Le député conservateur britannique Patrick Mercer a commis « l’une des pires infractions » jamais commises aux règles parlementaires en insultant un agent de sécurité israélien féminin de « sale Juive », a-t-on indiqué dans un rapport de l’assemblée britannique.

En plus de l’insulte antisémite, Mercer, qui a été contraint de démissionner cette semaine, a été reconnu coupable d’avoir abusé de sa position dans un but lucratif, des délits révélés au cours d’une enquête sous couverture menée l’année dernière pas la BBC et le Daily Telegraph.

Le rapport, publié jeudi par le comité d’éthique de l’Assemblée, a souligné que Mercer s’était excusé pour cette insulte, en expliquant qu’il était « très fatigué à ce moment-là ». On ne pouvait pas non plus l’accuser d’être antisémite puisque sa femme avait des origines juives.

« Je suis marié à une femme d’origine juive. J’ai beaucoup d’amis dans la communauté juive, et, oui, je ne peux pas me coucher plus encore à plat ventre, c’est juste une chose stupide à dire, et je n’ai même pas… je suis d’accord que je l’ai dit, je suis conscient que mes paroles ne sont pas toujours aussi équilibrées qu’elles devraient l’être », a déclaré Mercer selon un extrait du rapport publié dans The Guardian.

En 2013, Mercer avait été filmé en train de prononcer l’insulte par un journaliste se faisant passer pour un lobbyiste. Il a déclaré être entré dans un « établissement de renseignement » au cours d’une récente visite en Israël et s’être retrouvé face à un agent de sécurité.

Mercer a décrit la garde comme « une jeune fille de 18 ans portant un uniforme, avec ses cheveux tressés en natte, des bijoux fantasques, des scandales ouvertes aux pieds et un fusil sous mon nez. »

Il a ensuite décrit sa conversation avec elle.

« Mais putain qui tu es ? – Ben, je suis une soldate. ‘Vraiment ? Tu ne ressembles pas beaucoup à un soldat. Tu ressembles à une sale Juive », a déclaré Mercer.

L’enquête a également révélé le paiement reçu par Mercer pour des intérêts dans des affaires pour poser des questions et faire avancer des motions au parlement.
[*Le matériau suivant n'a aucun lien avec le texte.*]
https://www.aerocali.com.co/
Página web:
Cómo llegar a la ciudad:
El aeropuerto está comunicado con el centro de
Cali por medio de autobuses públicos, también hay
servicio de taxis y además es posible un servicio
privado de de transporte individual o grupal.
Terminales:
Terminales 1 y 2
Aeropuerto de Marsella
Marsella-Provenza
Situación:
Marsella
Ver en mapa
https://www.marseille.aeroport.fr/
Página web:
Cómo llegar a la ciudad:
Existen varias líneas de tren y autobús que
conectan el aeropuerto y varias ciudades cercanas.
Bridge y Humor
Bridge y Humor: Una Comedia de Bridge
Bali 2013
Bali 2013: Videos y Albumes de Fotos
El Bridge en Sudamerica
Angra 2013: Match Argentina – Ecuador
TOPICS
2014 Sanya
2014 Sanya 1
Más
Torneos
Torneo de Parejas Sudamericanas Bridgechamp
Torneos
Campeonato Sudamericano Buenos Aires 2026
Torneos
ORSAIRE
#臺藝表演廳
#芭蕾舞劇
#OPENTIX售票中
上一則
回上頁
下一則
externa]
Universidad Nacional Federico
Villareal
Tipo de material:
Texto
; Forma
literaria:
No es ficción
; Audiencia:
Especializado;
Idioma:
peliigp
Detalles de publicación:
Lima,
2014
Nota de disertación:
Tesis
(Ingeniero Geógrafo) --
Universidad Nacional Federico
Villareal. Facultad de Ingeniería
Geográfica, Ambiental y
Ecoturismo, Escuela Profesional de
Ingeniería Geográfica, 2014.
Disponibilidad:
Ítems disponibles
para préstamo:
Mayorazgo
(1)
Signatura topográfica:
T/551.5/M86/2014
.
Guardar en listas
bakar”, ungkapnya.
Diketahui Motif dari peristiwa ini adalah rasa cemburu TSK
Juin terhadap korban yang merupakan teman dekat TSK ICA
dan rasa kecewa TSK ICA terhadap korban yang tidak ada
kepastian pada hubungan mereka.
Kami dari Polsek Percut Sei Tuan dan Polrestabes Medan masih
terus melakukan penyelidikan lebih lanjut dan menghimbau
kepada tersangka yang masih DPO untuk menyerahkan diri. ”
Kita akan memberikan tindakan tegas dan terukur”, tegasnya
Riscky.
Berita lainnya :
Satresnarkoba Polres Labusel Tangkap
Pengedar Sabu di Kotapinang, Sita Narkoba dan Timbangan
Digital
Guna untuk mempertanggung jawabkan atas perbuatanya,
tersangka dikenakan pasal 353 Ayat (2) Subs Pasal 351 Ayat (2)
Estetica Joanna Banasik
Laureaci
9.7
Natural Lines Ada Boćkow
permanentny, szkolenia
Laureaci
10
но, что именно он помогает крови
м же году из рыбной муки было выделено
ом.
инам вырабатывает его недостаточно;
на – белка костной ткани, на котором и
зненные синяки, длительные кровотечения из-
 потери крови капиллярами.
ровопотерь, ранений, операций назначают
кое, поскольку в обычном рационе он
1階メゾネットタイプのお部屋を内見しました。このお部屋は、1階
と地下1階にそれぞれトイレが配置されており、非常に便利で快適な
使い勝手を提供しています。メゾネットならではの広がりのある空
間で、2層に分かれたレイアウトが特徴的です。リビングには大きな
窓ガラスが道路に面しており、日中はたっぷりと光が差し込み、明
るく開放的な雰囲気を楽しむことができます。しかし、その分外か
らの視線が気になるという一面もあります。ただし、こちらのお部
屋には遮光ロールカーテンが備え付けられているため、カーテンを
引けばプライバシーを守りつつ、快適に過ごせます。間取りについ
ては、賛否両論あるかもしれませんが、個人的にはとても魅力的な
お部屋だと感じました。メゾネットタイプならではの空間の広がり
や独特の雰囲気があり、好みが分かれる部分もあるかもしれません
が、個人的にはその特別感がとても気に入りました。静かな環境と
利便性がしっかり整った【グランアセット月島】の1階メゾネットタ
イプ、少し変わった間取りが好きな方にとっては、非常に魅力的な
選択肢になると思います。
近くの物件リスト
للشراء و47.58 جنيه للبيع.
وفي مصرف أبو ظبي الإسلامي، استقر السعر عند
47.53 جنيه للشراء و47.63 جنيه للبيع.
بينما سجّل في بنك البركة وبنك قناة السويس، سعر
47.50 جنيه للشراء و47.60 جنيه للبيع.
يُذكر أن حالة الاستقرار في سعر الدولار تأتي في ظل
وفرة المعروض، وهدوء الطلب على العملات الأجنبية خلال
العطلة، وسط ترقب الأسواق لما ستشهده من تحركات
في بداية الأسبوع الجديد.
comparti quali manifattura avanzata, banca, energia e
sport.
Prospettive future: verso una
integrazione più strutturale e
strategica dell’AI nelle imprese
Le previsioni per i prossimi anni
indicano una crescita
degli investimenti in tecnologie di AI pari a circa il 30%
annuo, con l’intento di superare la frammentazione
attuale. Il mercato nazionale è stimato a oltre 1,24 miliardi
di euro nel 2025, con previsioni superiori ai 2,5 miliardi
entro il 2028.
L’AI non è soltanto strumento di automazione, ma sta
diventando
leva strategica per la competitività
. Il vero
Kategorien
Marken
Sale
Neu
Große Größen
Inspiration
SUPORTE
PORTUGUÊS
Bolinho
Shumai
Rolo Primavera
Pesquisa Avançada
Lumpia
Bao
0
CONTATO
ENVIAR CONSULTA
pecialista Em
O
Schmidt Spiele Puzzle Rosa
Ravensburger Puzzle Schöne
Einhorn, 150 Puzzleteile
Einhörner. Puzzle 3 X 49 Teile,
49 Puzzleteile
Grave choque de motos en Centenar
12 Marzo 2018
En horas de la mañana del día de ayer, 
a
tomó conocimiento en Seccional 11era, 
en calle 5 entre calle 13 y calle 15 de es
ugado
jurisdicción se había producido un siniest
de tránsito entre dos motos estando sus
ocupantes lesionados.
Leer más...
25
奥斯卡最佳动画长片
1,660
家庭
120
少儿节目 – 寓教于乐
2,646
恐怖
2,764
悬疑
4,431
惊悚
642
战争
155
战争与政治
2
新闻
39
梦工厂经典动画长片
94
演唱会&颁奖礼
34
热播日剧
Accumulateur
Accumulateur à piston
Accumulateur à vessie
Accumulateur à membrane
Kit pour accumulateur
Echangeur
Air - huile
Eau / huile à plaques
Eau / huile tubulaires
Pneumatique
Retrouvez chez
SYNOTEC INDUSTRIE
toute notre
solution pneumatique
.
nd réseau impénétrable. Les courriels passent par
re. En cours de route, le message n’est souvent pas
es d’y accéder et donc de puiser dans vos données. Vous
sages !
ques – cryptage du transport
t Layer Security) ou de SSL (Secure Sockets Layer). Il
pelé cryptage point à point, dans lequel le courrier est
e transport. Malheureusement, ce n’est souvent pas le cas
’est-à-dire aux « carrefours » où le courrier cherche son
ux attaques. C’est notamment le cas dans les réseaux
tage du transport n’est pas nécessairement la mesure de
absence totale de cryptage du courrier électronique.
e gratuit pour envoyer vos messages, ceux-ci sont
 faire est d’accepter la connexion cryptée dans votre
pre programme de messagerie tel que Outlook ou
Le rapport a ensuite précisé que les agissements de Mercer « étaient motivés par le désir d’un gain commercial » et que les membres du parlement « ne connaissaient pas de cas semblables pour un député qui avait impliqué une violation, de si grande ampleur et sur une si longue durée, des règles du parlement concernant l’enregistrement, la déclaration et le paiement de conseils. »

Le comité d’éthique a également découvert que Mercer a fait des commentaires désobligeants sur d’autres députés.

Mercer a démissionné mardi, juste avant la publication du rapport, qui devait faire la recommandation de sa suspension parlementaire de six mois.